The difference between these guidelines and efficient trade-offs made under alternative tenurial environments is clearest in the case of efficient deforestation effort, N[*]d. Where all land is privately owned, for example, anyone wishing to clear a parcel for crop or livestock production must first compensate that parcel's owner. Compensation, which would enter negatively on the right-hand side of equation [7], would equal the parcel's agricultural rental value (Rd/d minus W[']0 in this model) or its non-agricultural rental value, whichever is greater. Where they are obliged to make such compensation, farmers push agriculture's extensive margin only up to where the two rental values are equal. By contrast, where farmers need not pay anyone before clearing a parcel, they will follow the allocational guideline stated in equation [7], setting N[*]d too high in order to push the extensive margin to where the agricultural rental value of land is zero.
As settlers, obliged to neglect all nonagricultural rents, allocate too much effort to land clearing, the current scarcity value of labor rises.

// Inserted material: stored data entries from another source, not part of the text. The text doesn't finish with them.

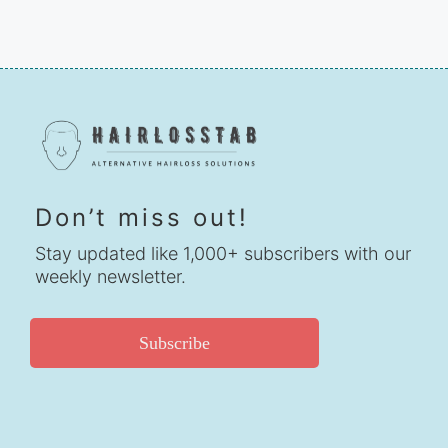
Don’t miss out!
Stay updated like 1,000+ subscribers with our
weekly newsletter.
Subscribe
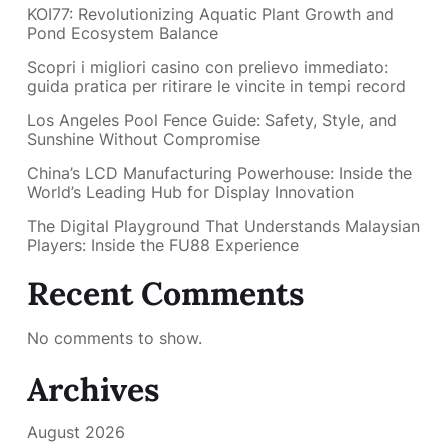
KOI77: Revolutionizing Aquatic Plant Growth and
Pond Ecosystem Balance
Scopri i migliori casino con prelievo immediato:
guida pratica per ritirare le vincite in tempi record
Los Angeles Pool Fence Guide: Safety, Style, and
Sunshine Without Compromise
China’s LCD Manufacturing Powerhouse: Inside the
World’s Leading Hub for Display Innovation
The Digital Playground That Understands Malaysian
Players: Inside the FU88 Experience
Recent Comments
No comments to show.
Archives
August 2026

In turn, the latter impact discourages erosion control. This linkage between Nc and Nd is illustrated by referring to a four quadrant diagram (Figure 1), the northeastern and southwestern quadrants of which show Rc/c and Rd/d, respectively. Also indicated in the southwestern quadrant is the difference between Rd/d and the marginal rental value of tree-covered land, C/d. The marginal opportunity cost of labor currently allocated to soil conservation and land clearing, W[1]0, is shown in the northwestern quadrant and the sum of N[*]c and N[*]d is represented in the southeastern quadrant. Note that, if the tenure regime were to change so that farmers could internalize the marginal rental value of tree-covered land, not only would labor allocated to deforestation decline, from N[*]d to N[*]d['], but the associated decrease in wages would induce an increase in conservation effort, from N[*]c to N[*]c['].
Of course, the degree to which tenurial conditions influence agricultural colonists' behavior depends on the elasticity of functions describing the components of agricultural rents. In addition, labor misallocation is great only if marginal non-agricultural rents, C, are large. Decisions made in Malaysia and other countries to arrest settlement in forested areas indicate that the net returns to tropical forest management are often greater than rents yielded by degraded cropland or pasture established where trees used to stand (Schmidt 1987).
The model presented in the preceding section yields insights into why a cycle of excessive deforestation and insufficient erosion control emerges in the vicinity of a spontaneously expanding agricultural frontier in the third world. It can also be used to demonstrate why, under a tenure regime that prevents settlers from capturing nonagricultural rents, changes in price signals and technology result in mixed environmental impacts. A detailed analysis of the effects of those changes on labor agricultural colonists allocate to land clearing and soil conservation appears in this paper's appendix. Some of the more important effects are discussed in this section.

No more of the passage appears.